In recent years, Wall Street has confronted a stream of billion dollar fines for transgressions past and present, and public sentiment about large banks has soured. Some feel that leaves an opening for a project like Ethical Systems.
“As the rap sheet for Corporate America gets bigger and bigger, and as the disgust of the American people expresses itself with these unethical and illegal business practices, [ethical conduct] will be a competitive distinction,” says Dennis Kelleher, president of Better Markets, a nonprofit that lobbies for financial reform.
But while the public may crave leaders who have a moral compass in the wake of the financial crisis, Kelleher says that the most powerful players in the market have few incentives to satisfy that demand.
“The reckless high-risk trading and gambling that Wall Street does is is just so darn lucrative that it is irresistible to them,” says Kelleher. “Expecting people with that type of an incentive system to worry about ethics, or even legal compliance, is asking a lot.”
Jon Haidt is ready to defend his campaign against anyone who thinks he’s deluded. There are several good reasons for businesses to stick to the rules, he says, even when breaking them makes quicker money.
“If it’s the case that ethics are actually better for shareholders in the long run, and the government will prosecute you less if you commit to that, and young people increasingly want to work for you if you commit to that, and here’s research showing you how to do it, then why am I crazy?” he submits—in one breath.

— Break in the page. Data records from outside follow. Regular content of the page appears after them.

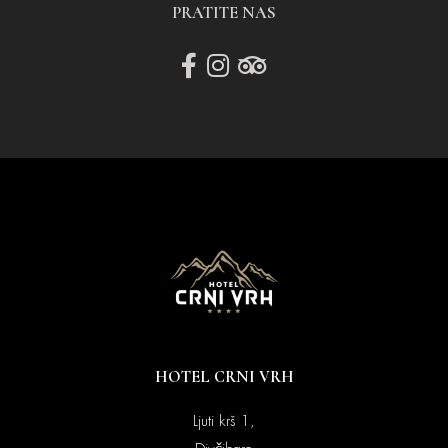
PRATITE NAS
HOTEL CRNI VRH
Ljuti krš 1,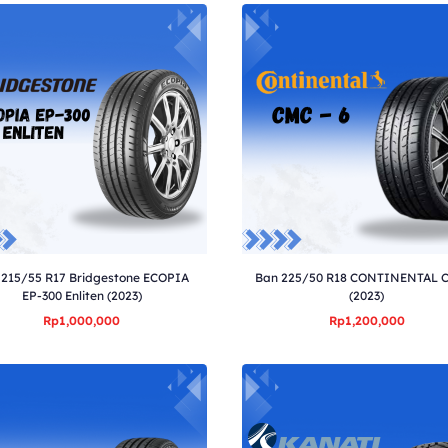
 215/55 R17 Bridgestone ECOPIA
Ban 225/50 R18 CONTINENTAL 
EP-300 Enliten (2023)
(2023)
Rp1,000,000
Rp1,200,000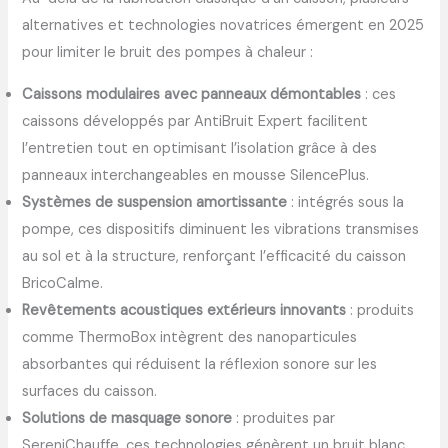
alternatives et technologies novatrices émergent en 2025
pour limiter le bruit des pompes à chaleur :
Caissons modulaires avec panneaux démontables
: ces
caissons développés par AntiBruit Expert facilitent
l’entretien tout en optimisant l’isolation grâce à des
panneaux interchangeables en mousse SilencePlus.
Systèmes de suspension amortissante
: intégrés sous la
pompe, ces dispositifs diminuent les vibrations transmises
au sol et à la structure, renforçant l’efficacité du caisson
BricoCalme.
Revêtements acoustiques extérieurs innovants
: produits
comme ThermoBox intègrent des nanoparticules
absorbantes qui réduisent la réflexion sonore sur les
surfaces du caisson.
Solutions de masquage sonore
: produites par
SereniChauffe, ces technologies génèrent un bruit blanc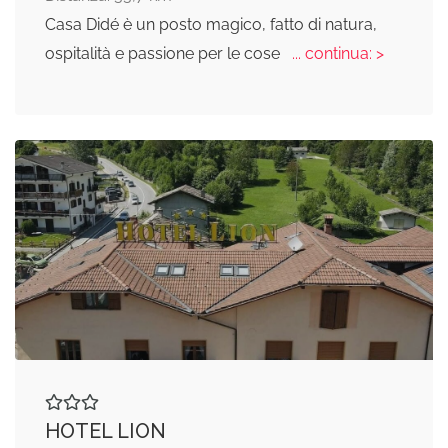
Casa Didé è un posto magico, fatto di natura,
ospitalità e passione per le cose
... continua: >
HOTEL LION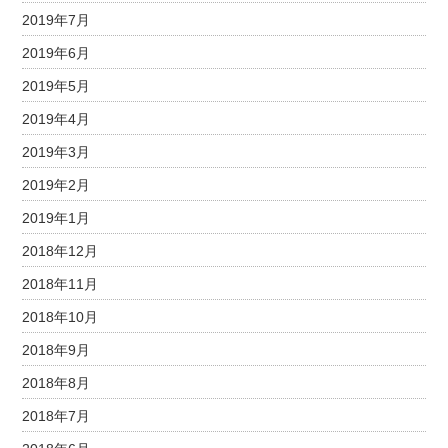
2019年7月
2019年6月
2019年5月
2019年4月
2019年3月
2019年2月
2019年1月
2018年12月
2018年11月
2018年10月
2018年9月
2018年8月
2018年7月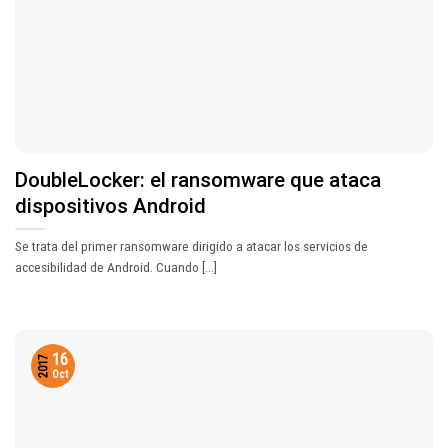
DoubleLocker: el ransomware que ataca
dispositivos Android
Se trata del primer ransomware dirigido a atacar los servicios de
accesibilidad de Android. Cuando [...]
16
2017
Oct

Indeed, research suggests that Haidt and his ilk might be right. It may not be possible to measure the payoff a company receives to follow the letter of the law, but it is clear that transgressing it—and getting caught—can be costly.
A study of 585 firms that were punished for lying in financial filings found that damage to the companies’ reputations cost seven times as much in market value as the average $23.5 million they each paid in fines.

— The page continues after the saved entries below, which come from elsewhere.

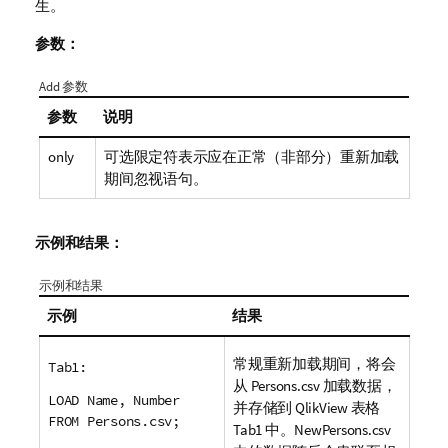
生。
参数：
Add 参数
参数
说明
only
可选限定符表示应在正常（非部分）重新加载
期间忽视语句。
示例和结果：
示例和结果
示例
结果
常规重新加载期间，将会
Tab1:
从
Persons.csv
加载数据，
LOAD Name, Number
并存储到
QlikView
表格
FROM Persons.csv;
Tab1
中。
NewPersons.csv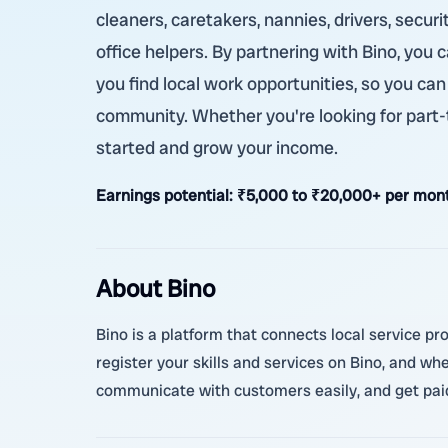
cleaners, caretakers, nannies, drivers, secur
office helpers. By partnering with Bino, you
you find local work opportunities, so you can
community. Whether you're looking for part-t
started and grow your income.
Earnings potential:
₹5,000 to ₹20,000+ per month
About Bino
Bino is a platform that connects local service p
register your skills and services on Bino, and w
communicate with customers easily, and get paid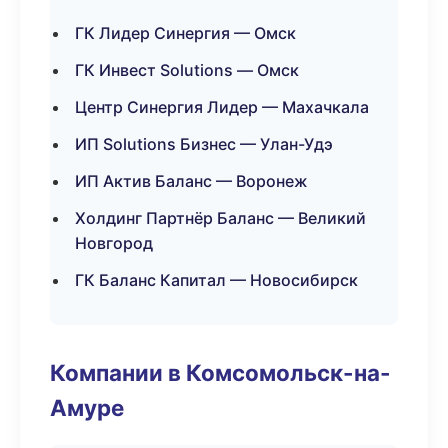
ГК Лидер Синергия — Омск
ГК Инвест Solutions — Омск
Центр Синергия Лидер — Махачкала
ИП Solutions Бизнес — Улан-Удэ
ИП Актив Баланс — Воронеж
Холдинг Партнёр Баланс — Великий
Новгород
ГК Баланс Капитал — Новосибирск
Компании в Комсомольск-на-
Амуре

Haidt’s conviction that “the millennials are with us” is also backed up by a growing body of research suggesting that young people care about the character of the work they do more than the dollar value attached to it. Surveys have shown (PDF) that millennials—those born from 1980 to 2000—would sacrifice $60,000 in salary to get a fulfilling job over a boring one and care more about their company’s social impact than previous generations did.
Still, the project’s experts don’t project a quick turnaround at the country’s most powerful financial institutions.
“Anybody expecting to change a corporate culture will know it’s not going to happen that quickly,” says Ann Tenbrunsel, a professor at Notre Dame’s Mendoza College of Business who serves on Ethical Systems’ advisory board.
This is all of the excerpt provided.